Work request » Below are the records; tally the lines in them that include the word "TravelVisa" and reply with the number alone.

Data provided »

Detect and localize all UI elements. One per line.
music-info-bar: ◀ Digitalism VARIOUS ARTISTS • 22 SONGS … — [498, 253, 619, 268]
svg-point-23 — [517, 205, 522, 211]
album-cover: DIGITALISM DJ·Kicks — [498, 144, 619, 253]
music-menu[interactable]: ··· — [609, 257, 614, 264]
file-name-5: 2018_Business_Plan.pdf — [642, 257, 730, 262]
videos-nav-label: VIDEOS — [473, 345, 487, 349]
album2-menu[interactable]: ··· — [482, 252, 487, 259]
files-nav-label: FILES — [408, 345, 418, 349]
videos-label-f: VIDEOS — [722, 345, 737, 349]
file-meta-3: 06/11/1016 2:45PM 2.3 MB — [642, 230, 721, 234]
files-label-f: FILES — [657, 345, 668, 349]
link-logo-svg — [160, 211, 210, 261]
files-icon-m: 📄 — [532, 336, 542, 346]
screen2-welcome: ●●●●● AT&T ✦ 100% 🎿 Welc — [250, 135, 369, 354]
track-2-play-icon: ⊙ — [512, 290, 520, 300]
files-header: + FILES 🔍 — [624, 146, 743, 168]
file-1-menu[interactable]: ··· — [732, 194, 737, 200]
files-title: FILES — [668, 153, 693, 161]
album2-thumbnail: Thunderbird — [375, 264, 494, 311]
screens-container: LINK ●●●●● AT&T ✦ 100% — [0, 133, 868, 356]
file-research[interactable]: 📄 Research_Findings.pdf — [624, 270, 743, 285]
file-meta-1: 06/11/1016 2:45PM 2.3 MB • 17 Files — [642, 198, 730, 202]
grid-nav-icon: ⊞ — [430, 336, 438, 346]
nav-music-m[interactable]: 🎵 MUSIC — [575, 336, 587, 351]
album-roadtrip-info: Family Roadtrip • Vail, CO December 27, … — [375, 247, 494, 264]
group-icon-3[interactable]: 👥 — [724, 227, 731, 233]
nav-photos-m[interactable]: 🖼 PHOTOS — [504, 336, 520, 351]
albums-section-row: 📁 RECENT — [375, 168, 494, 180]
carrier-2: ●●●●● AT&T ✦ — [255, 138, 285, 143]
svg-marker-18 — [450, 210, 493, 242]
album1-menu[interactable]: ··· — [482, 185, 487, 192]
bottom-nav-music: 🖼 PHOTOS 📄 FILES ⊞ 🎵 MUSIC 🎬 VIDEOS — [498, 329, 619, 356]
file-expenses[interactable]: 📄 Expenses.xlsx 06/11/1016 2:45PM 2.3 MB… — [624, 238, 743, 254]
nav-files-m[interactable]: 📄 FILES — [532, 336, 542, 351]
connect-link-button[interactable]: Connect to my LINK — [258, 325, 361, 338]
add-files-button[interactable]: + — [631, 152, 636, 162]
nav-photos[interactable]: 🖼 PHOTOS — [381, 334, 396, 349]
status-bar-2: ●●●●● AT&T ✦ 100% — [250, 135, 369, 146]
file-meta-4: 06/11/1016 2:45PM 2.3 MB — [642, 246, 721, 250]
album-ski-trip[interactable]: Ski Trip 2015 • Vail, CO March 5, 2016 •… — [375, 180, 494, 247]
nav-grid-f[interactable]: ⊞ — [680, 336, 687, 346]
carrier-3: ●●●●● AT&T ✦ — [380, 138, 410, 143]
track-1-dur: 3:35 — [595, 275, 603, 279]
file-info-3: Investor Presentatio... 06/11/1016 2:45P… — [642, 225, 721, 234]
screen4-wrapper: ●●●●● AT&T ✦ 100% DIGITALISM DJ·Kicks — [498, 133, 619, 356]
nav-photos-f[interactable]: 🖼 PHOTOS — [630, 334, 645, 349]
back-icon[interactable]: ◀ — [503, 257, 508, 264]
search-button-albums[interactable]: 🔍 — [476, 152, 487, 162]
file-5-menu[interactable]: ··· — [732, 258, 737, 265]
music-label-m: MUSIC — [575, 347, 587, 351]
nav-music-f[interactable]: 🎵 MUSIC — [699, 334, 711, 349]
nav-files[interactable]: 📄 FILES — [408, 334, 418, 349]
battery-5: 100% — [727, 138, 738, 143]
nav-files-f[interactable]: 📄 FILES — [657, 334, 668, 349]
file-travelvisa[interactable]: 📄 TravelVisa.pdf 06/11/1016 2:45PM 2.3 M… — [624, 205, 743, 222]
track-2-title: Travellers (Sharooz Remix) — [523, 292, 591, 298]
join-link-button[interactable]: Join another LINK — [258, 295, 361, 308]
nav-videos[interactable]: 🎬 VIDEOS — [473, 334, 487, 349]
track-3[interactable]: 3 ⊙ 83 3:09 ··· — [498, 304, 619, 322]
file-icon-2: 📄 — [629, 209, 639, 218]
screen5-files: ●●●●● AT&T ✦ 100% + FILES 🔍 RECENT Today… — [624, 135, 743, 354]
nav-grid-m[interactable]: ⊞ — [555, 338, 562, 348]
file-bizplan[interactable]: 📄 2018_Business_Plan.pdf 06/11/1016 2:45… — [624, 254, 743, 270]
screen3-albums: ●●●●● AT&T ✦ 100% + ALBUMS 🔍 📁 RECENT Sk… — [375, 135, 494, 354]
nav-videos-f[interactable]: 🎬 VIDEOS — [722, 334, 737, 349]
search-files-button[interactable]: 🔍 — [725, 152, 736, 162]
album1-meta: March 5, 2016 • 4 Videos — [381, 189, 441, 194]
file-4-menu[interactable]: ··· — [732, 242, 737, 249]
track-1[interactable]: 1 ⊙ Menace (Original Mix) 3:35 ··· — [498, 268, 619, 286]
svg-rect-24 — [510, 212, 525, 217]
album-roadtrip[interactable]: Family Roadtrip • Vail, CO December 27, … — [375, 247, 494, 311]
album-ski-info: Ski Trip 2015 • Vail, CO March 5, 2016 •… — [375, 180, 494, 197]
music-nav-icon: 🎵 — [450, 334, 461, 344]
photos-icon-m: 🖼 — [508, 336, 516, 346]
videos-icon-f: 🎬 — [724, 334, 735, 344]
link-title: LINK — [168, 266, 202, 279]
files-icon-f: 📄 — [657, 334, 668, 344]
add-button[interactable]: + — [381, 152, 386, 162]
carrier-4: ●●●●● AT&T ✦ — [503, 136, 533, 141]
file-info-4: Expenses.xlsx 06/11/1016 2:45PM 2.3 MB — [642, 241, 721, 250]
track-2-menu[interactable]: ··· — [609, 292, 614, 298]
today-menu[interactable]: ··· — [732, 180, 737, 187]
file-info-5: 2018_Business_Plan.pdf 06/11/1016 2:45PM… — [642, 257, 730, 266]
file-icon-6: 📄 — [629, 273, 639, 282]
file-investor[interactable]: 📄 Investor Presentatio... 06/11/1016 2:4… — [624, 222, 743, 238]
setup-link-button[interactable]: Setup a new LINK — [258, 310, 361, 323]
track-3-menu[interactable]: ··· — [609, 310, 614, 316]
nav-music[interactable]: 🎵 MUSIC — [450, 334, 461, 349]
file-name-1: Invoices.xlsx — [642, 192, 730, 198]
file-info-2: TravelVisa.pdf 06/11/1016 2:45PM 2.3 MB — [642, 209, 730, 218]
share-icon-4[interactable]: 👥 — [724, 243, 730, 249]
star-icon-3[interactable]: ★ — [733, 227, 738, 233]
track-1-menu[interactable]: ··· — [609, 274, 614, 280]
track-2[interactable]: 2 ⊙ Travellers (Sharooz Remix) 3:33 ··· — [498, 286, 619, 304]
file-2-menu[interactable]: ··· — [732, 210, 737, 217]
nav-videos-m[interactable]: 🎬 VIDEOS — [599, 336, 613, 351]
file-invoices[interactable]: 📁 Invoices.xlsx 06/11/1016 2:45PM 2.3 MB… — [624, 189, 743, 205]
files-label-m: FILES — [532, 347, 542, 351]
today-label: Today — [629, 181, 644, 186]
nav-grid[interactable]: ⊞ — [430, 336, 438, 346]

Solution for this task » 2